A Boolean least-squares can be formulated as follows

\begin{array}{ll} \text{minimize} & \operatorname{tr}(A^TAX) - 2b^TAx + b^Tb\\ \text{subject to} & X = xx^T\\ & X_{ii} = 1\end{array}

which can be further formulated as

$$\begin{align*} &\operatorname{trace}(A^TAX) - 2b^TAx + b^Tb\\ =&\operatorname{trace}\left[(x^TA^T-b^T)(Ax - b)\right]\\ =&\operatorname{trace}\left[\pmatrix{x^T&1}\pmatrix{A^T\\ -b^T}\pmatrix{A&-b}\pmatrix{x\\ 1}\right]\\ =&\operatorname{trace}\left[\pmatrix{A^T\\ -b^T}\pmatrix{A&-b}\pmatrix{x\\ 1}\pmatrix{x^T&1}\right]\\ =&\operatorname{trace}\left[ \underbrace{\pmatrix{A^TA&-A^Tb\\ -b^TA&b^Tb}}_B \underbrace{\pmatrix{X&x\\ x^T&1}}_Y\right]. \end{align*}$$

and we require the $Y \succeq 0$ (I just omit other constraints here for simplicity). So, is the expression of $X\succeq xx^T$ equvilant to the expression of $Y\succeq0$? As I saw this equivalence in Professor Boyd's convex optimization PPT, but I don't how to prove it.

Reference

1. Convex Optimization [PDF].

Answer 1

Suppose $\begin{bmatrix} A & v \\ v^T & 1 \end{bmatrix} \ge 0$.

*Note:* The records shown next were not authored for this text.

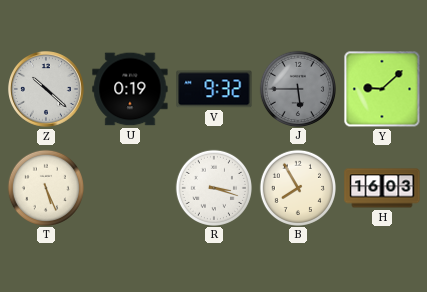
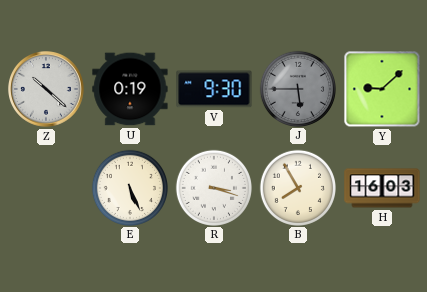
V: 9:32 -> 9:30
T: 5:26 -> none
E: none -> 5:26
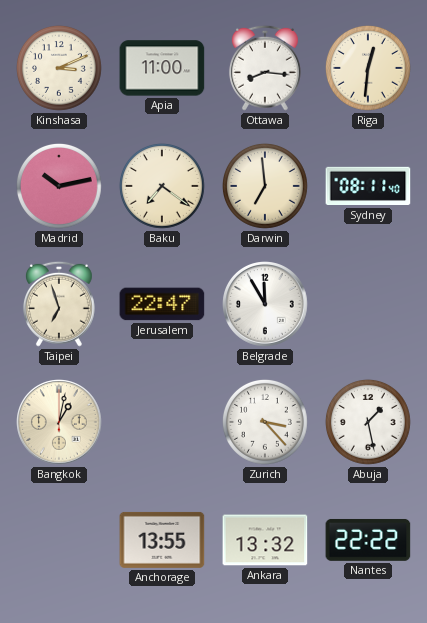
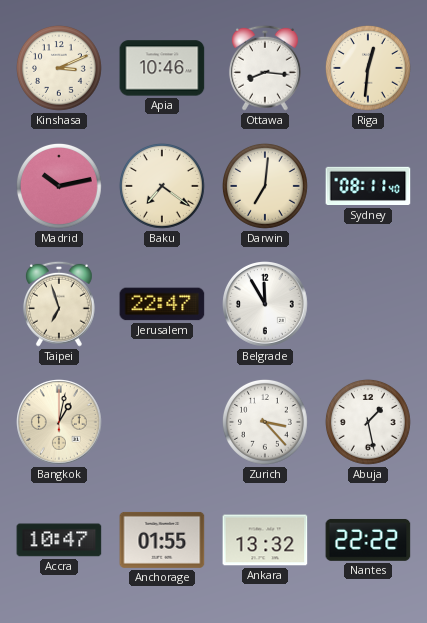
Apia: 11:00 -> 10:46
Darwin: 6:59 -> 7:01
Accra: none -> 10:47
Anchorage: 13:55 -> 01:55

Then $\begin{bmatrix} x \\ \alpha \end{bmatrix}^T \begin{bmatrix} A & v \\ v^T & 1 \end{bmatrix} \begin{bmatrix} x \\ \alpha \end{bmatrix} = x^T Ax +2 \alpha x^Tv + \alpha^2 \ge 0$. Choose $\alpha = - x^T v$ to obtain $A \ge v v^T$.

For the other direction, suppose $A \ge v v^T$, then $x^T Ax +2 \alpha x^Tv + \alpha^2 \ge (x^Tv)^2+ 2 \alpha x^Tv + \alpha^2 \ge (x^Tv)^2 = (x^T v + \alpha)^2 \ge 0$.